Thus, a realistically creative solution, in my view, should have a mechanism for Sinhala and Tamil people to fulfil their cultural aspirations in their own regions through two regional parliaments while the highest level institutions of the economy, judiciary, defence, foreign affairs etc., are secured in an equality-based centre. In more simple terms, there should be a democratically-transformed Supreme Parliament to deal with issues related to the country as a whole, while two regional parliaments look after the Sinhala/Tamil cultural and other interests in their own regions. [For, clarity’s sake I shall avoid dealing with the special interests of Muslims and other tiny communities here.]

How to transform a Sinhala-dominated supremacist centre into a democratic and equality-based Supreme Parliament is the trillion dollar question. This is the key issue to be negotiated with the Tamil political leaders. The Europeon Union, for example, has been going through valuable experiences on similar issues, and if so many nation-states can continue to build mutual confidence on such a vast scale then a tiny island with a few races should be able to do that far more easily. But, without discarding the chauvinist mindset the whole thing is a non-starter.

To start with, the government will have to abandon the “no minorities” delusion. The truth is: with entrenched nationalist aspirations and prejudices of a post-colonial society the ‘pluralist solution’ will only amount to a reinforcement of the Sinhala Buddhist domination that continues to provoke the Tamil struggle to re-emerge in a new form.

Devolution of power to a separate Tamil Unit without touching the centre could also, in my view, further deepen the ethnic divisions along dangerous lines, particularly in the context of the growing regional rivalries between China and India. There is a serious possibility of the Sinhala-dominated centre turning into a Chinese puppet-state while a northern Tamil administration gets swamped by India’s regional interests. If this were to happen, the chances of Sri Lanka becoming a playground for regional power-politics are very real indeed.

But, is it realistic to expect the Sinhala political elite to change its Mahavamsa mindset and go for a radical transformation of the state-structure along the lines I have suggested earlier? I don’t think so. The government seems determined to stick to its militarist agenda of violently demolishing the Tamils’ cry for freedom. Therefore, all fascistic trends the government has been showing in the south so far are likely to grow worse in the coming period.

Alternatively, will the government – under international pressure – go for an asymmetric devolution of power to Tamils in the north and east as being demanded by the mainstream Tamil politicians in parliament? Such a move, in my view, is highly unlikely, because that could anger the southern Sinhala-Buddhist movement that perceives it as a Tamil tactic to split the country. The People’s Liberation Movement (JVP) with a strong base on the Sinhala side has been warning against any such move. This would amount to a betrayal of thousands of Sinhala soldiers who sacrificed their lives in defence of the country’s integrity, the JVP claims.
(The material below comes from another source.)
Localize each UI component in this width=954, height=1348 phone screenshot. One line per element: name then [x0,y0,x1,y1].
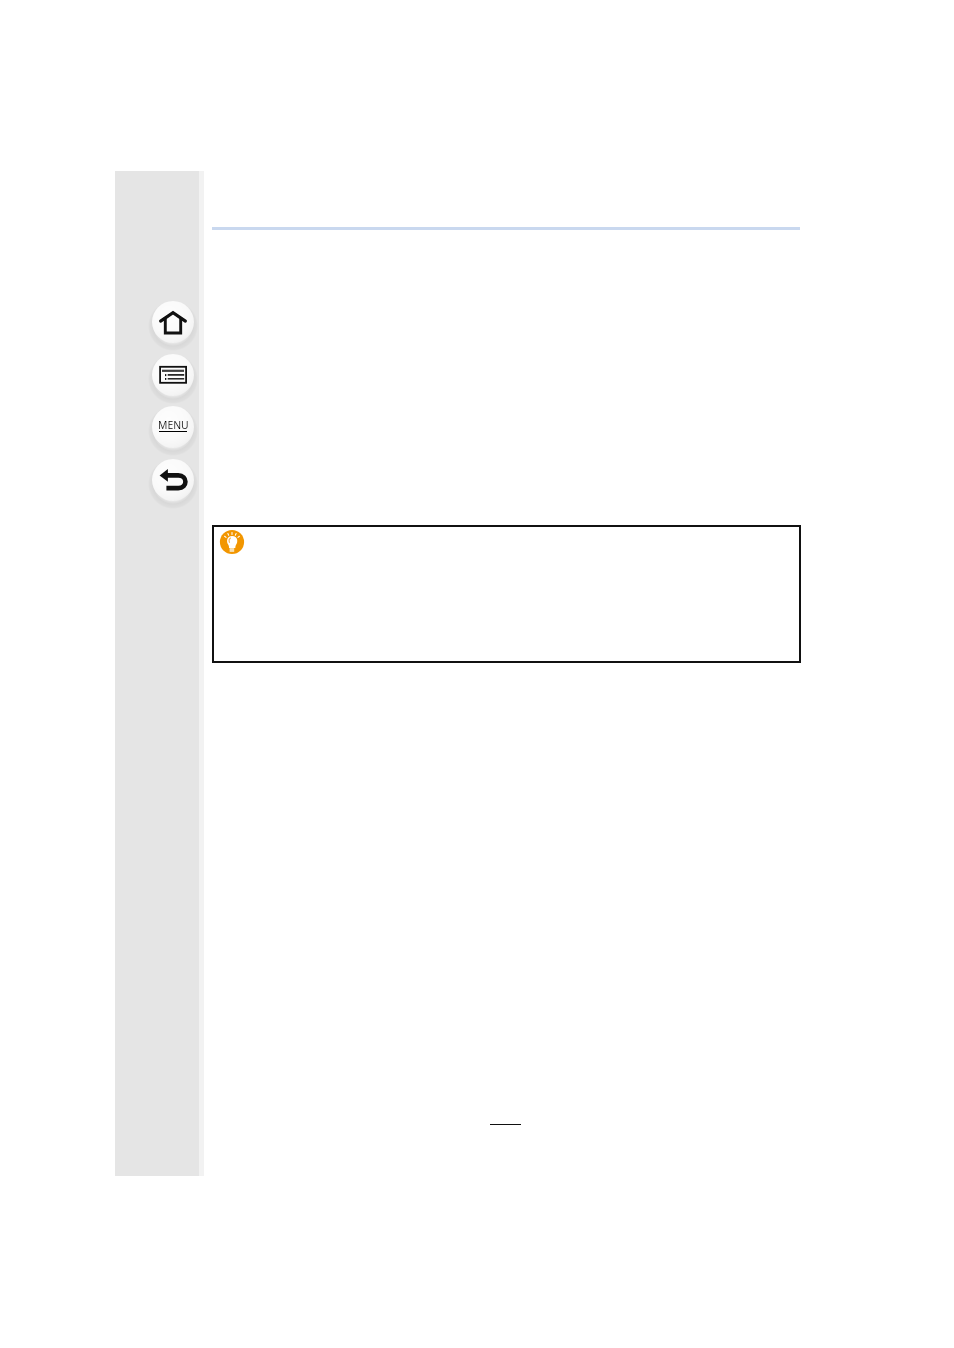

There are major problems with the 13th Amendment which the anti-Tiger Tamil politicians might like to resolve. The North-East provincial council that existed until 2006 was just one of several councils in the country that exist at the mercy of the Sinhala-dominated centre. The centre can abolish them at will. Also, there are controversial areas such as policing - which the centre wants to keep in its hands ignoring the anti-Tiger Tamil politicians’ request.
Clearly, the 13th Amendment is worthless unless asymmetrical power devolution to the Tamil Unit with extra laws to protect it from arbitrary central interventions is secured. Already, the centre has demonstrated its domination over the provincial councils by abolishing the north-west council on one occasion. Also, the Supreme Court of Sri Lanka has recently nullified a cornerstone of the 13th Amendment, i.e. the merger of the two Tamil-majority provinces, as unconstitutional. Thus, a fundamental aspiration of the Tamils, i.e. to unite northern and eastern provinces, is already in jeopardy.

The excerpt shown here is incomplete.